Q=m*cp*Delta T , P= Q/time
Pe= U*I*sqrt(3)* cos(phi)
eta= P/Pe
my 2 cents
Pierre
 
Does the heat from the stove go only into the water?

Probably not.
 
Efficiency looks great to me, but I suspect your power factor is off.
Water Mass 30 kg
T2 90 C
T1 28 C
dT 62 C
Tavg 59 C
Heat Cap 4184 J/Kg-K
Heat 7782240 J
Time m 25 min
Time s 1500 sec
No conversion to kcal is required
1 Joule/sec = 1 Watt = 1 Kg-m/s
7782240J/1500s = 5188.16 Watts
5.18816 kW

Conversion to kcal
4184.000633 J/kcal
1859.999719 kcal
4463.999325 kcal/h
1 kcal/h = 1.163 W
Note the time element.
J & Cal is energy, Watt is power

4464 kcal/h/W
5191 watts
5.191 kW

Other
Did you have the lid on the pot?
How much of the water was evaporated? How much water mass remained in the pot at 90°C?
Add around an average of 2300 kJ/kg additional heat of vaporisation x water lost to evaporation.

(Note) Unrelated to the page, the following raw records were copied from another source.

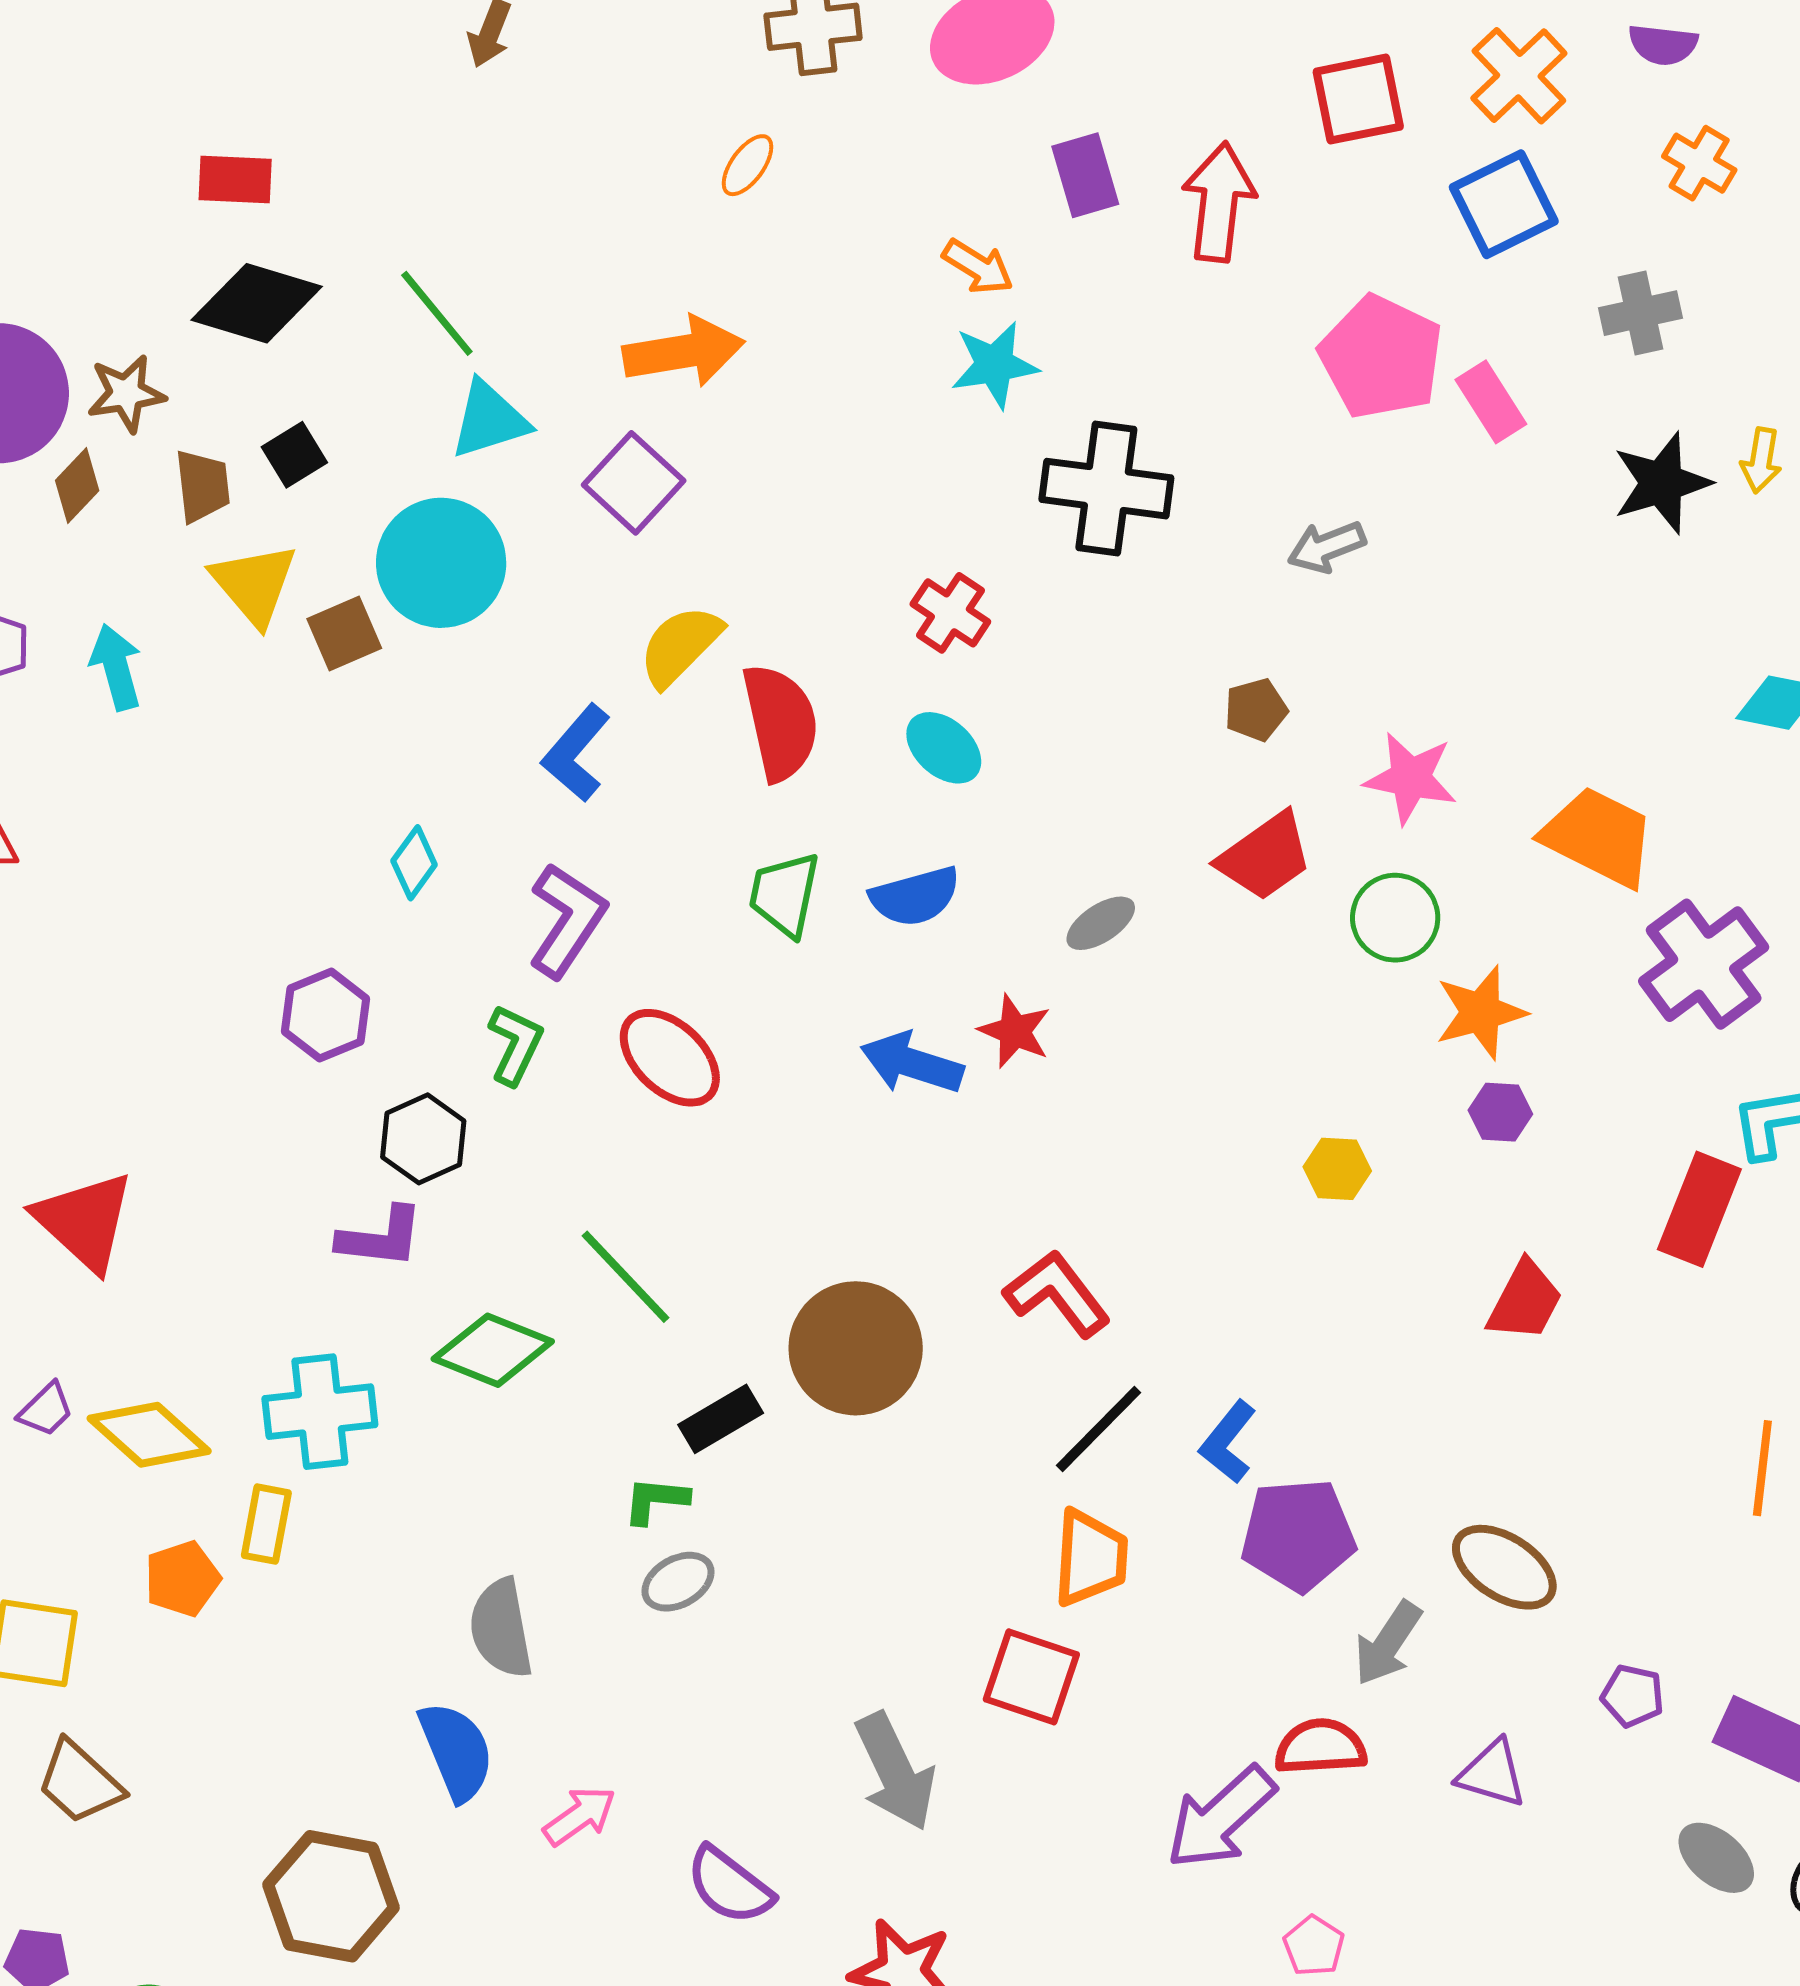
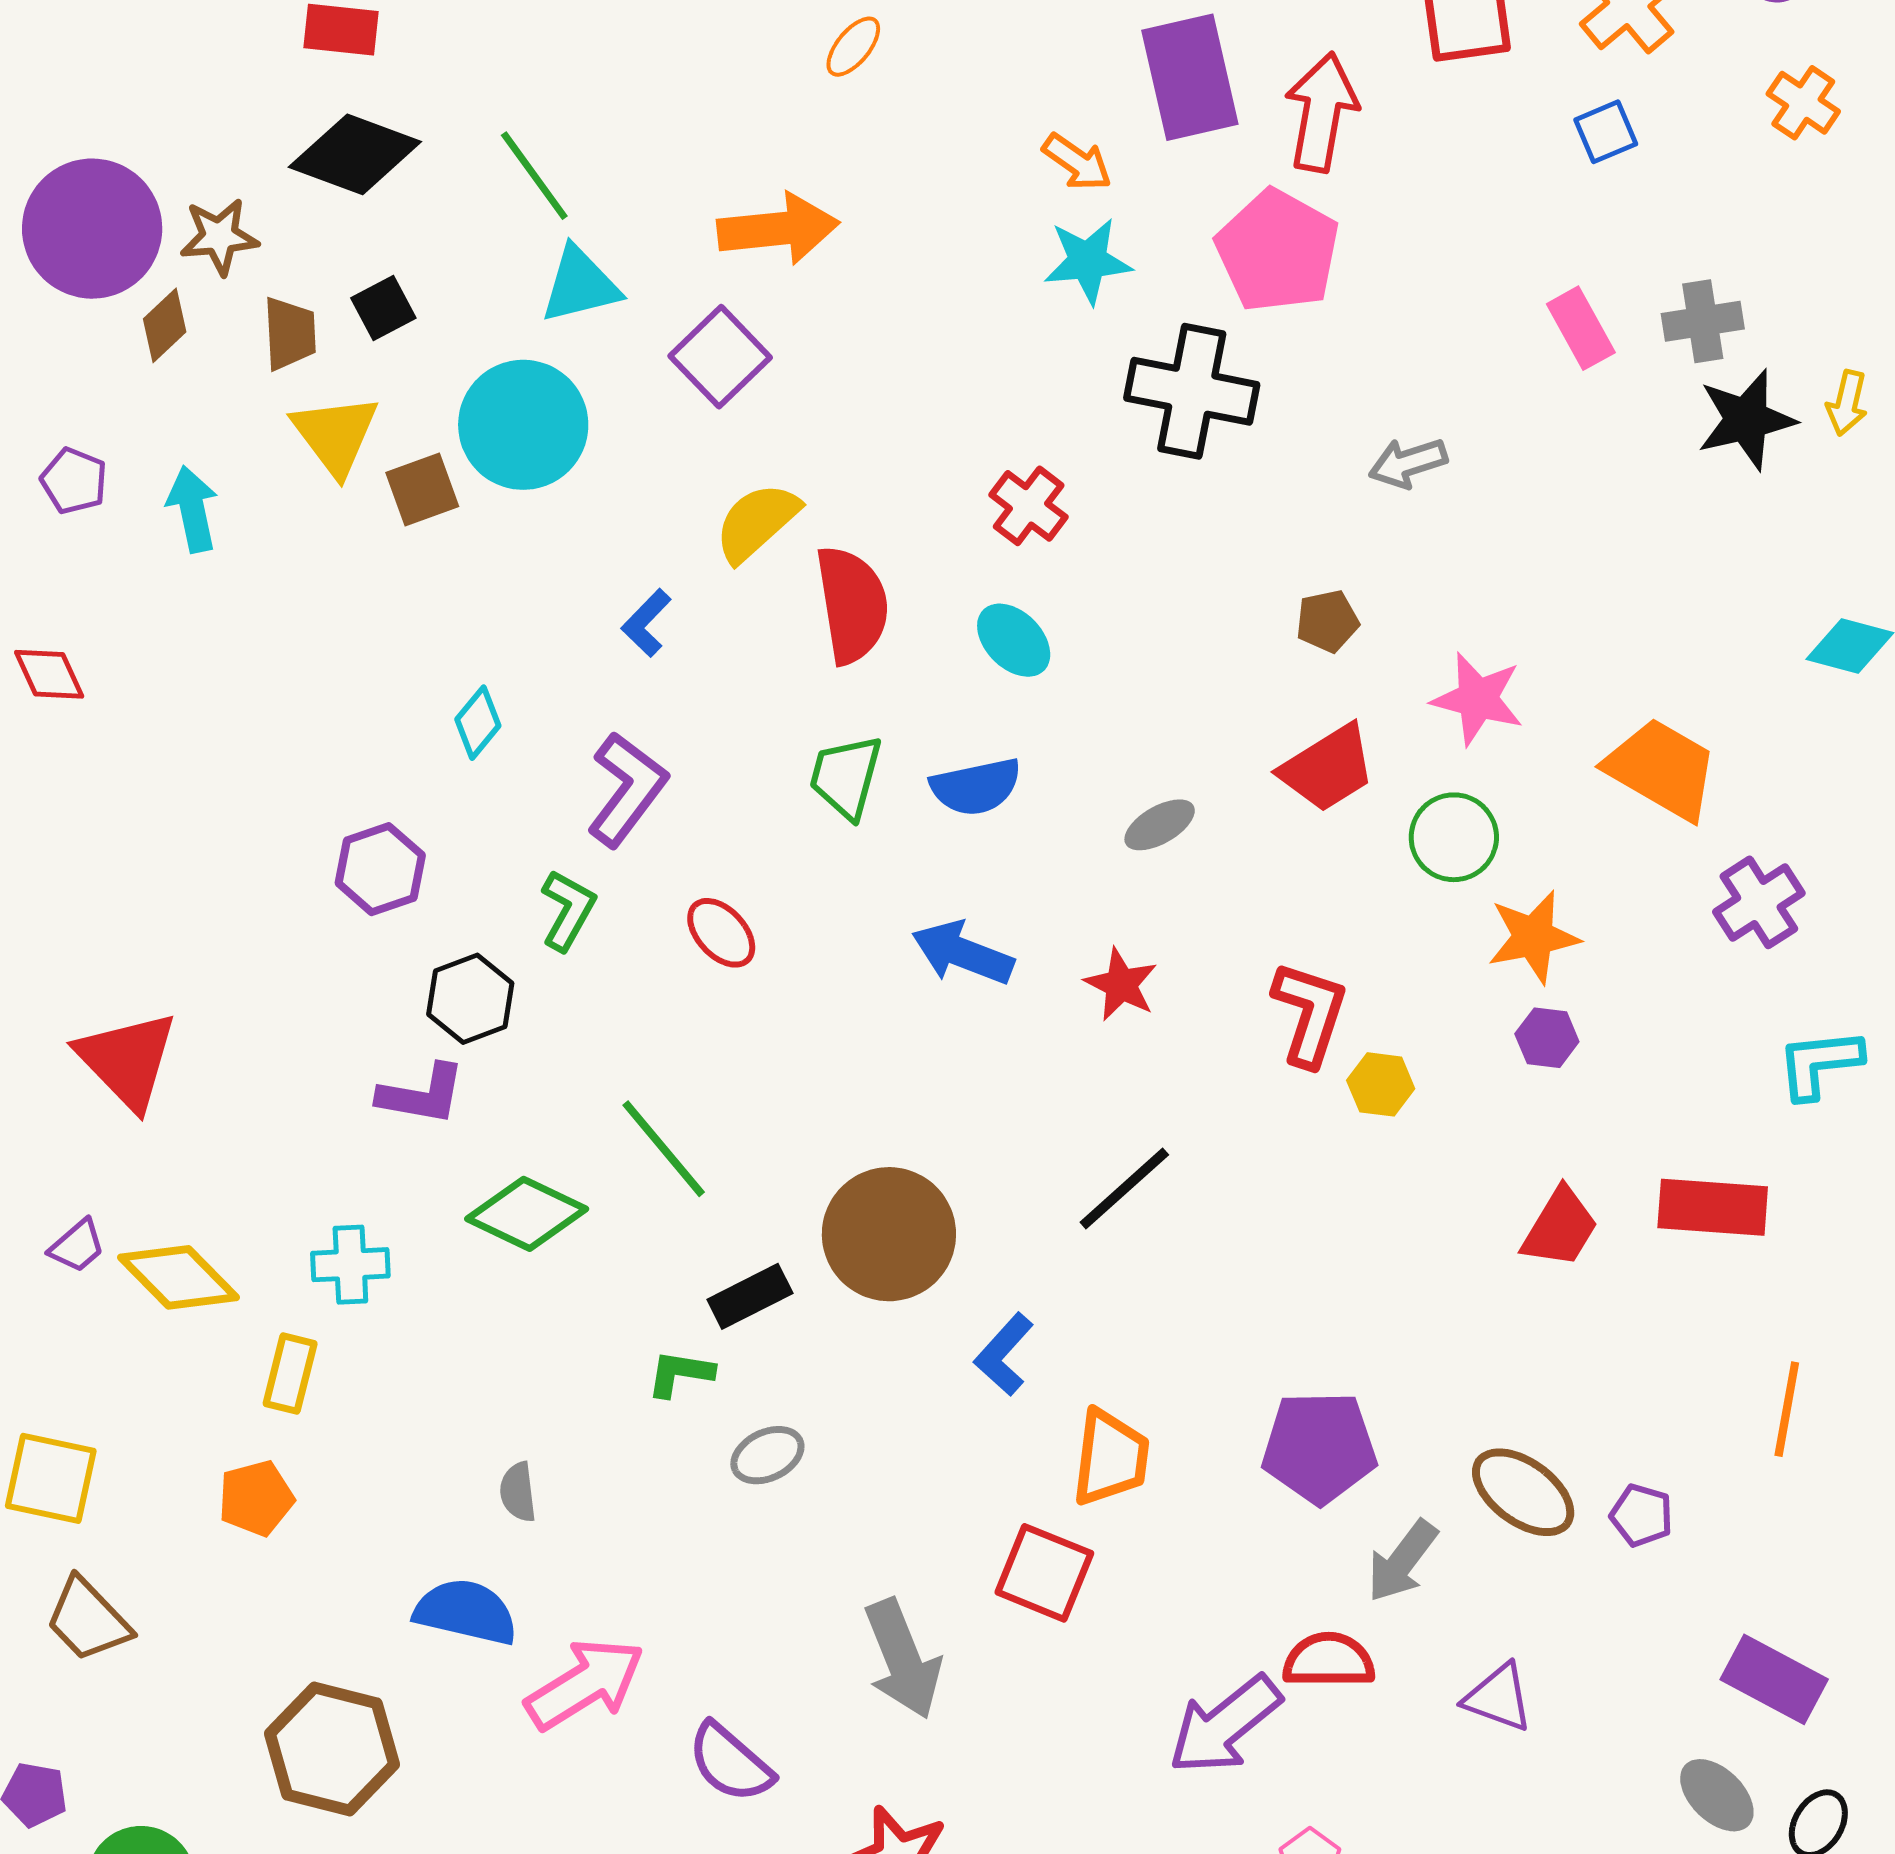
purple rectangle: (1085, 175) -> (1190, 77), size x1.5
blue square: (1504, 204) -> (1606, 132), size x0.6
gray cross: (1640, 313) -> (1703, 321), moved
pink pentagon: (1381, 357) -> (1278, 251), moved
blue L-shape: (576, 753) -> (646, 623), size x0.7
purple cross: (1704, 964) -> (1759, 902), size x0.7
red star: (1015, 1031) -> (1121, 985), moved
red ellipse: (670, 1058) -> (721, 933), size x0.7
red rectangle: (1699, 1209) -> (1713, 1207), moved, turned 69
red L-shape: (1057, 1294) -> (1310, 1014), moved, turned 52
cyan cross: (320, 1412) -> (350, 1265), size x0.7
black line: (1098, 1429) -> (1124, 1188), moved
blue L-shape: (1228, 1442) -> (1004, 1354), moved
orange pentagon: (182, 1579) -> (256, 1498), moved
gray ellipse: (678, 1582) -> (767, 1455), moved
gray semicircle: (501, 1628) -> (518, 1492), size x0.6
purple pentagon: (1633, 1696) -> (1641, 1515), moved
blue semicircle: (456, 1751) -> (466, 1612), turned -58
pink arrow: (580, 1816) -> (585, 1684), size x1.6

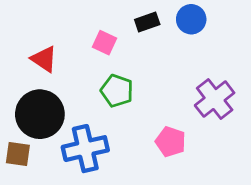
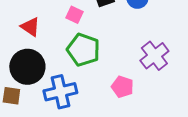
green pentagon: (117, 91) -> (83, 50), size x1.4

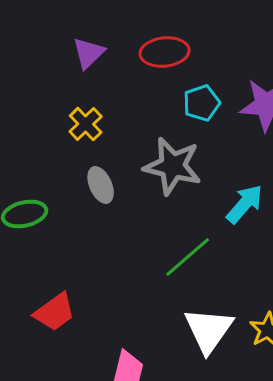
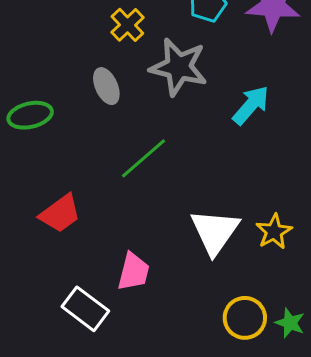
yellow cross: (86, 124) -> (127, 25), moved
green line: (188, 257) -> (143, 158), moved

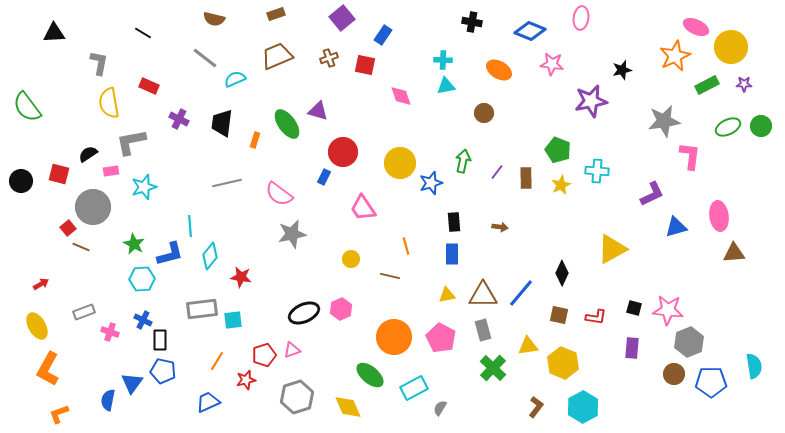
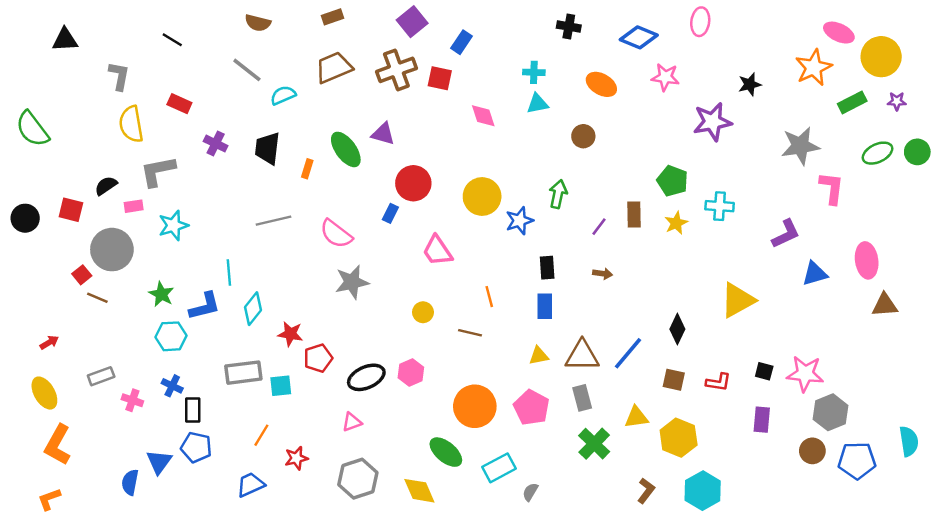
brown cross: (329, 58) -> (396, 70), size x1.8
purple line: (497, 172) -> (599, 227), moved
red pentagon: (264, 355) -> (318, 358), moved
orange L-shape: (59, 414) -> (49, 499), moved

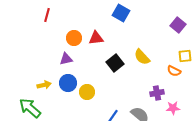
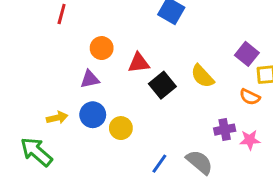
purple square: (178, 25) -> (247, 54), moved
red triangle: (96, 38) -> (139, 63), moved
pink star: (173, 108) -> (250, 140), moved

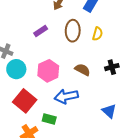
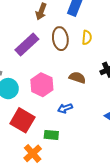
purple rectangle: (41, 31) -> (27, 45), size x1.6
blue arrow: (66, 96) -> (65, 108), size x0.6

--Einstein gave the same test to students every year. When asked why he would do something like that, "Because the answers had changed."
 
I think MinyJulep and 1503-44 is on to something!

You heat the pot as well - and water may evaporate.

--- Best regards, Morten Andersen
 
Yes, Pot (and lid) should be insulated.
But now I think the only elephant in the room is the electronics.
I'll let the EEs work that out.

--Einstein gave the same test to students every year. When asked why he would do something like that, "Because the answers had changed."
 
Hypothetically, power factor is very high, since the energy transfer is mostly in phase.

That said, is your induction heater still at the efficiency it's supposed to be when you throttle the power?

Is your pot stainless steel or contains stainless steel? It's unusual to find 30 liter stainless steel pots. An aluminum pot would have significantly less efficiency.

Finally, note that some people claim a noticeably lower efficiency for induction, more like 76%
TTFN (ta ta for now)
I can do absolutely anything. I'm an expert! faq731-376 forum1529 Entire Forum list
 
How does a heater set to 10 kW draw only 4 or 5 kW from the line?

Magic!

Energy into the water = m * c * dt

Energy used = power draw * time

Efficiency = energy to water / energy in
 
Hi,
my calculation :

Mass 30 kg
water

from 28 C
to 90 C
in 25 minutes


Q=m*cp*Delta T 1860 Kcal

cp 1 kca/kg/C

P =Q/time 5183.2 Watts

P elec=U*I*(3)^.5*Cos(Phi)

U 415 V
I 13.3 A
Cos (phi) 0.8

Pe 7648.043546 Watts

ղ =P/Pe 0.677715807

Something is weird in the "stars" calculation above!

[COLOR=]EDIT[/color]:
Pierre
 
I think the OP was confused, since his Joule heating calculation should have resulted in 5.188 kW, which actually means his efficiency was 5.188/4.24 = 120%, so that's pretty cool.

However, his math is incorrect. 415V * 13.3A * 0.8 * 1.732 = 7.647 kW, which results in an efficiency of 67.8%, which is within the calculation uncertainty of the paper I linked.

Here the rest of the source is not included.